Verfügbar bei Nachlieferung

  • The Ice Plant
  • 2018
  • ISBN 9780999265512
  • 122 pages
  • Paperback with flaps
  • 19 × 13.5 × 1 cm

Where do our minds go when we read books, magazines, and letters? Do we seek an escape, a portal to another world? A secret, a truth, a pleasant distraction? Voyagers, edited by Melissa Catanese (author of Dive Dark Dream Slow), consists almost entirely of anonymous black & white snapshots of people in various postures of reading — in living rooms, on beds, at the beach, eating breakfast. We can’t see what these readers are thinking, but Catanese occasionally breaks the hypnotic typological rhythm to reveal a new photographic element — a pyramid, a starry night, sunlight glowing through a window — giving us brief glimpses of the readers’ potential narrative journeys. A wordless book with the size and feel of a vintage paperback found at a flea market, Voyagers reminds us of the power and intimacy of our relationship to ‘reading devices,’ and evokes an exotic nostalgia for our recent pre-digital culture. As with Catanese’s prior books, the images were judiciously selected from the collection of Peter J. Cohen, a celebrated trove of more than 20,000 vernacular photographs from the early- to mid-twentieth century.
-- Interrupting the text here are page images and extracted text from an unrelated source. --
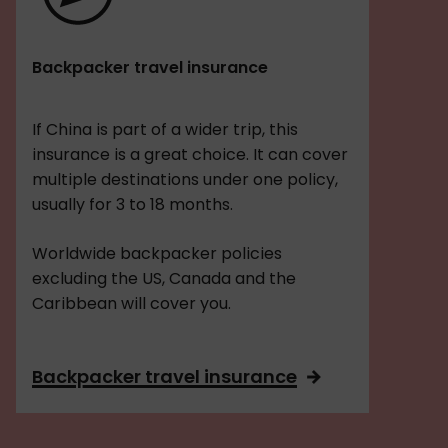
Backpacker travel insurance
If China is part of a wider trip, this
insurance is a great choice. It can cover
multiple destinations under one policy,
usually for 3 to 18 months.
Worldwide backpacker policies
excluding the US, Canada and the
Caribbean will cover you.
Backpacker travel insurance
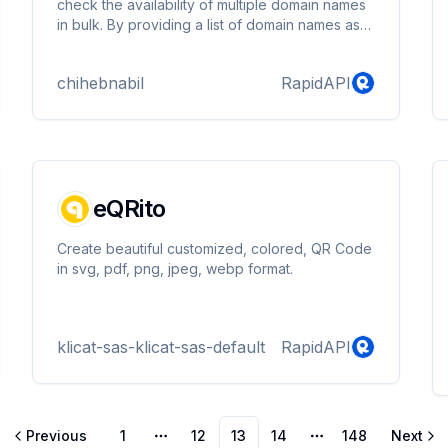
check the availability of multiple domain names
in bulk. By providing a list of domain names as
input, the API returns a detailed report indicating
which domains are available for registration and
chihebnabil
RapidAPI
which are already taken.
eQRito
Create beautiful customized, colored, QR Code
in svg, pdf, png, jpeg, webp format.
klicat-sas-klicat-sas-default
RapidAPI
Previous
1
12
13
14
148
Next
More pages
More pages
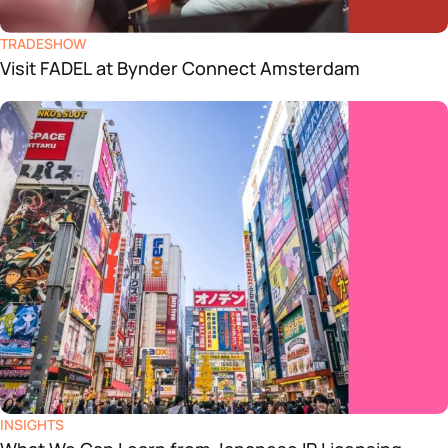
TRADESHOW
Visit FADEL at Bynder Connect Amsterdam
INSIGHTS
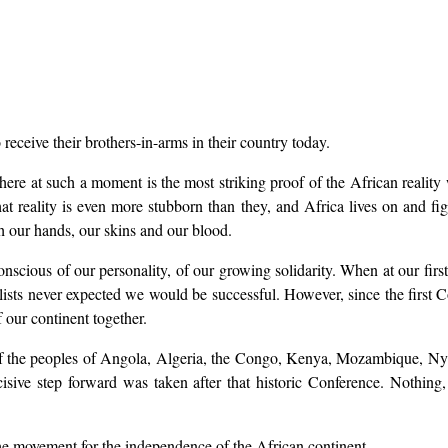
eceive their brothers-in-arms in their country today.
ere at such a moment is the most striking proof of the African realit
hat reality is even more stubborn than they, and Africa lives on and fig
h our hands, our skins and our blood.
conscious of our personality, of our growing solidarity. When at our firs
lists never expected we would be successful. However, since the first 
f our continent together.
le of the peoples of Angola, Algeria, the Congo, Kenya, Mozambique, N
ve step forward was taken after that historic Conference. Nothing, n
he movement for the independence of the African continent.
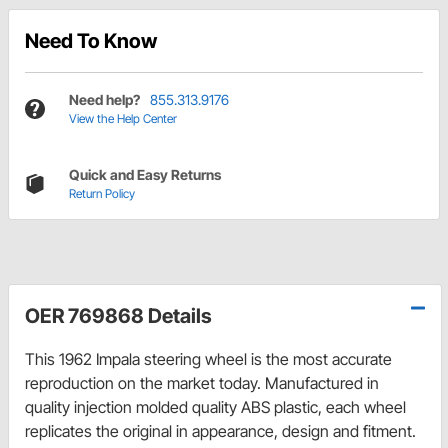
Need To Know
Need help?
855.313.9176
View the Help Center
Quick and Easy Returns
Return Policy
OER 769868 Details
This 1962 Impala steering wheel is the most accurate
reproduction on the market today. Manufactured in
quality injection molded quality ABS plastic, each wheel
replicates the original in appearance, design and fitment.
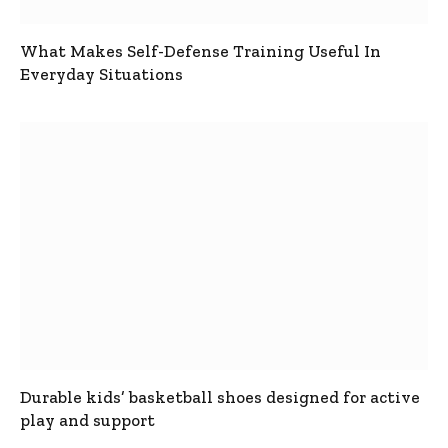
What Makes Self-Defense Training Useful In
Everyday Situations
Durable kids’ basketball shoes designed for active
play and support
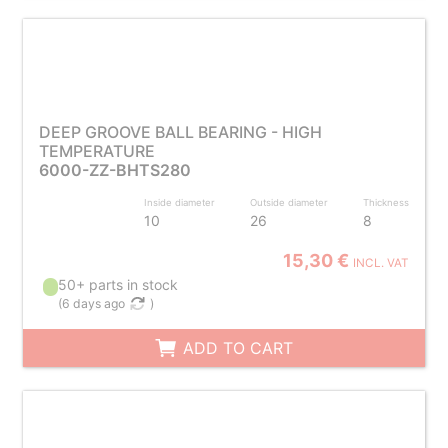
DEEP GROOVE BALL BEARING - HIGH
TEMPERATURE
6000-ZZ-BHTS280
Inside diameter
Outside diameter
Thickness
10
26
8
15,30 €
INCL. VAT
50+ parts in stock
(
6 days ago
)
ADD TO CART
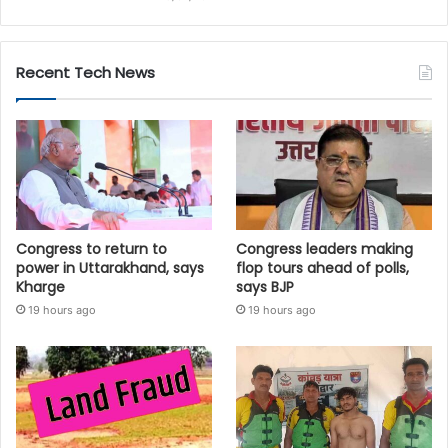
Recent Tech News
Congress to return to
Congress leaders making
power in Uttarakhand, says
flop tours ahead of polls,
Kharge
says BJP
19 hours ago
19 hours ago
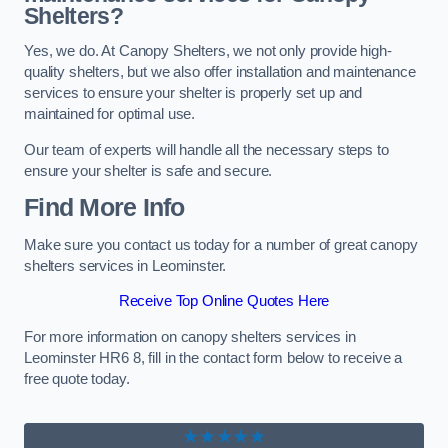
Shelters?
Yes, we do. At Canopy Shelters, we not only provide high-
quality shelters, but we also offer installation and maintenance
services to ensure your shelter is properly set up and
maintained for optimal use.
Our team of experts will handle all the necessary steps to
ensure your shelter is safe and secure.
Find More Info
Make sure you contact us today for a number of great canopy
shelters services in Leominster.
Receive Top Online Quotes Here
For more information on canopy shelters services in
Leominster HR6 8, fill in the contact form below to receive a
free quote today.
★★★★★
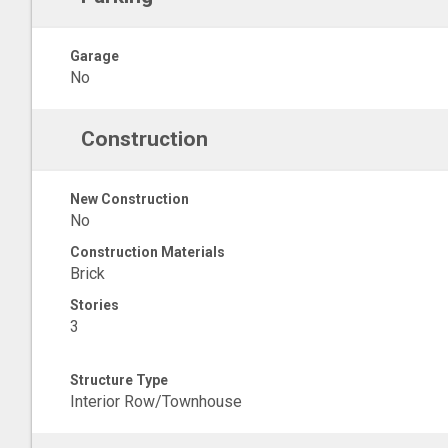
Garage
No
Construction
New Construction
No
Construction Materials
Brick
Stories
3
Structure Type
Interior Row/Townhouse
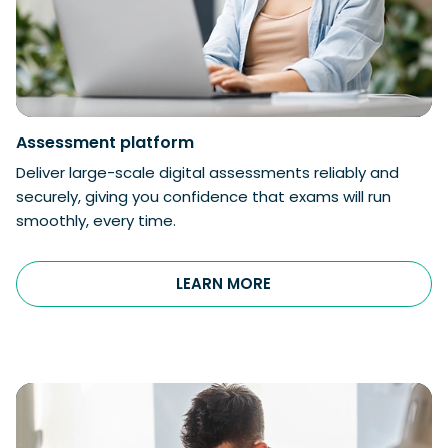
Assessment
platform
Deliver large-scale digital assessments reliably and
securely, giving you confidence that exams will run
smoothly, every time.
LEARN MORE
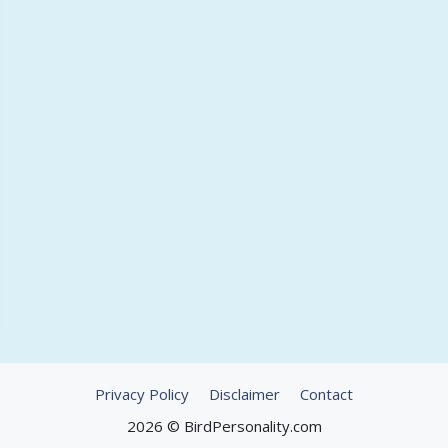
Privacy Policy
Disclaimer
Contact
2026 © BirdPersonality.com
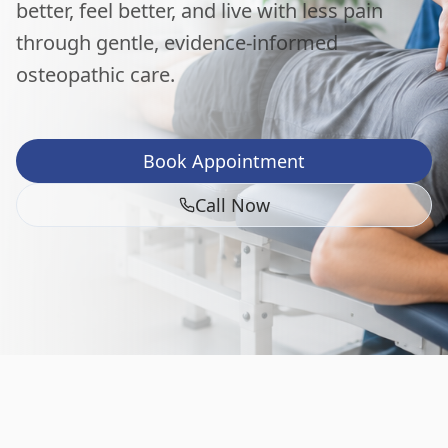
better, feel better, and live with less pain
through gentle, evidence-informed
osteopathic care.
Book Appointment
Call Now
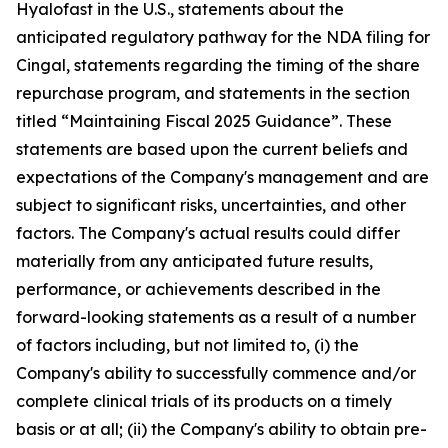
Hyalofast in the U.S., statements about the
anticipated regulatory pathway for the NDA filing for
Cingal, statements regarding the timing of the share
repurchase program, and statements in the section
titled “Maintaining
Fiscal 2025 Guidance”
. These
statements are based upon the current beliefs and
expectations of the Company's management and are
subject to significant risks, uncertainties, and other
factors. The Company's actual results could differ
materially from any anticipated future results,
performance, or achievements described in the
forward-looking statements as a result of a number
of factors including, but not limited to, (i) the
Company's ability to successfully commence and/or
complete clinical trials of its products on a timely
basis or at all; (ii) the Company's ability to obtain pre-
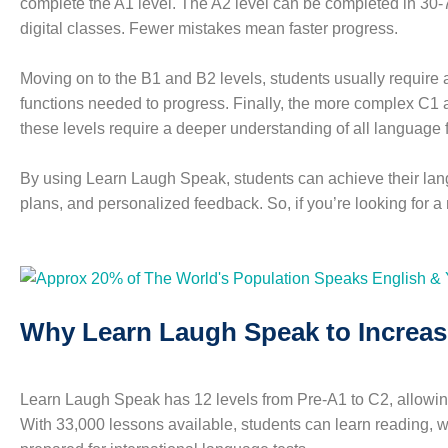
complete the A1 level. The A2 level can be completed in 30-
digital classes. Fewer mistakes mean faster progress.
Moving on to the B1 and B2 levels, students usually require a
functions needed to progress. Finally, the more complex C1
these levels require a deeper understanding of all language f
By using Learn Laugh Speak, students can achieve their lang
plans, and personalized feedback. So, if you’re looking for a
Why Learn Laugh Speak to Increas
Learn Laugh Speak has 12 levels from Pre-A1 to C2, allowing
With 33,000 lessons available, students can learn reading, wri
Melissa Catanese lives in Pittsburgh, PA and is the founder of Spaces Corners, an artist-run bookshop and project space. For some years she has been editing from a vast collection of over 20,000 photographs belonging to collector Peter J. Cohen, and is the author of Dive Dark Dream Slow (2012), Dangerous Women (2013), and Hells Hollow Fallen Monarch (2015). Her work has been included in the Mulhouse Biennial of Photography, NoFound Photo Fair in Paris, and at institutions including Pier 24 Photography in San Francisco and Aperture Foundation in New York. Catanese has recently served as the Georgette and Richard Koopman Distinguished Chair at the University of Hartford in Connecticut, as visiting lecturer at the University of Texas in Austin, and as faculty at the Image Text initiative at Ithaca College in New York.